Task item =>
After locating the line with "Services from DNV" below, output it and each following line exactly, stopping after the line with "Darling Berlin". No pictures.

── Given data

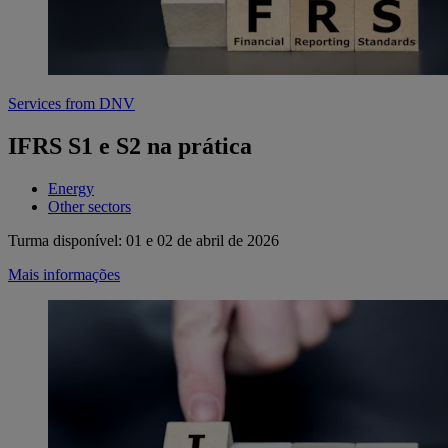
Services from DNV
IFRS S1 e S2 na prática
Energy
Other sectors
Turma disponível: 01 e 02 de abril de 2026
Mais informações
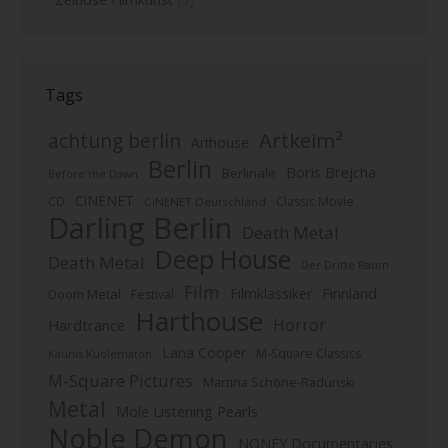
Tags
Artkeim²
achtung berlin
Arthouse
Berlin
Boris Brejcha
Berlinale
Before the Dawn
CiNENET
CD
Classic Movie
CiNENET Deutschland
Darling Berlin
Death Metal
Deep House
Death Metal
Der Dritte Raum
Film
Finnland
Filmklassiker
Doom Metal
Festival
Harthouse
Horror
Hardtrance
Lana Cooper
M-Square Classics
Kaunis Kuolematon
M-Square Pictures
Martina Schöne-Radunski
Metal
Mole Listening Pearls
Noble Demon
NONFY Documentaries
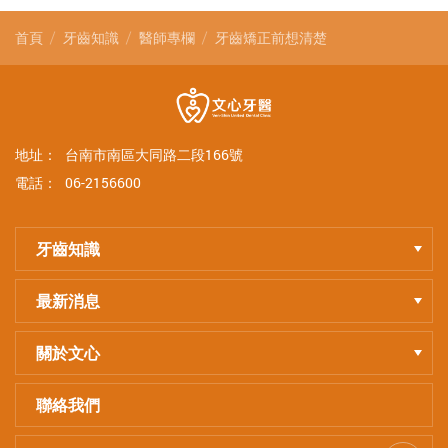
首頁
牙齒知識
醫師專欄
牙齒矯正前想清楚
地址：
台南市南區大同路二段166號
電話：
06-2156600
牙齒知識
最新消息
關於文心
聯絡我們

────
── Given data

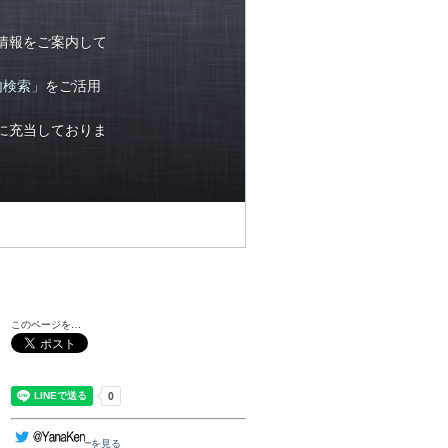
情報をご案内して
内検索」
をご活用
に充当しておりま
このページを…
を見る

────

Solved exercise =>
Services from DNV
IFRS S1 e S2 na prática
Energy
Other sectors
Turma disponível: 01 e 02 de abril de 2026
Mais informações
Tags
Artkeim²
achtung berlin
Arthouse
Berlin
Boris Brejcha
Berlinale
Before the Dawn
CiNENET
CD
Classic Movie
CiNENET Deutschland
Darling Berlin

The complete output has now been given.